Consider also the mysterious conclusion to James Giffen enforcement action. Giffen was criminally charged with making more than $78 million in unlawful payments to two senior officials of the Republic of Kazakhstan in connection with certain oil transactions in which various American oil companies acquired valuable rights in Kazakhstan.” However, Giffen’s defense was that his actions were made with the knowledge and support of the CIA, the National Security Council, the Department of State and the White House. In 2010, the enforcement action took a sudden and mysterious turn when Giffen agreed to plead guilty to a one-paragraph superseding indictment charging a misdemeanor tax violation.  Perhaps one day the reasoning behind the sudden turn of events will become transparent.

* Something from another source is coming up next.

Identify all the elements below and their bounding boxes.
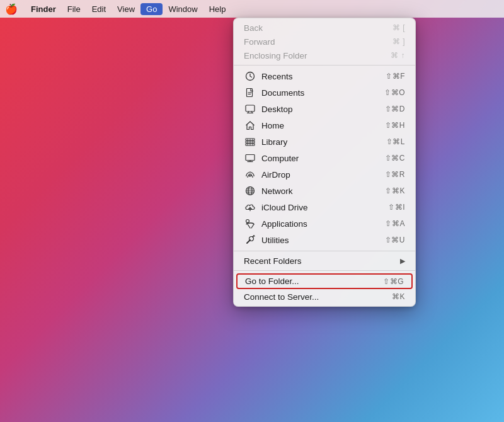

Consider also certain subtle statements in the FCPA Guidance relevant to transparency.

Footnote 379 of the Guidance states as follows.  “Historically, DOJ had, on occasion, agreed to DPAs with companies that were not filed with the court.  That is no longer the practice of DOJ.”

Page 75 of the Guidance suggests that the DOJ has used NPAs in individual FCPA-related cases (e.g., “If an individual complies with the terms of his or her NPA, namely, truthful and complete cooperation and continued law-abiding conduct, DOJ will not pursue criminal charges.” The Guidance also states that “in circumstances where an NPA is with a company for FCPA-related offenses, it is made available to the public through DOJ’s website.” (emphasis added).  This statement suggests that when an NPA is with an individual for FCPA-related offenses, the agreement is not made public.

Indeed, as highlighted in the prior post “Secret FCPA Enforcement” there have been whispers in the FCPA bar for years about secret FCPA enforcement.  As noted in the prior post, not once, not twice, but three times I sought clarification from the DOJ of the above Guidance statements.

In each instance there was no response. So much for that transparency thing.

Indeed, a key qualifier in Caldwell’s recent speech about transparency was the following statement:  ”we [the DOJ] usually publicly announce corporate resolutions and pleas, and make the documents available on our website”) (emphasis added).

Last, but not least before turning to actual excerpts from Caldwell’s speech, is the topic of so-called DOJ declinations.  As evidence of the DOJ’s purported transparency, Caldwell states that the FCPA Guidance “has a section on declinations and provides anonymized examples of real FCPA cases in which we declined to bring a prosecution.”

However, as highlighted in the article “Grading the FCPA Guidance“ the Guidance declination examples raise more questions than answers. For instance, in three of the examples, it is not even clear based on the information provided that the FCPA was violated.  Moreover, in all the declination examples in the Guidance, the factors motivating the declination decision—such as voluntary disclosure and cooperation, effective remedial measures, small improper payments—can often be found in many instances in which FCPA enforcement actions were brought.

At last to the excerpts in Caldwell’s speech.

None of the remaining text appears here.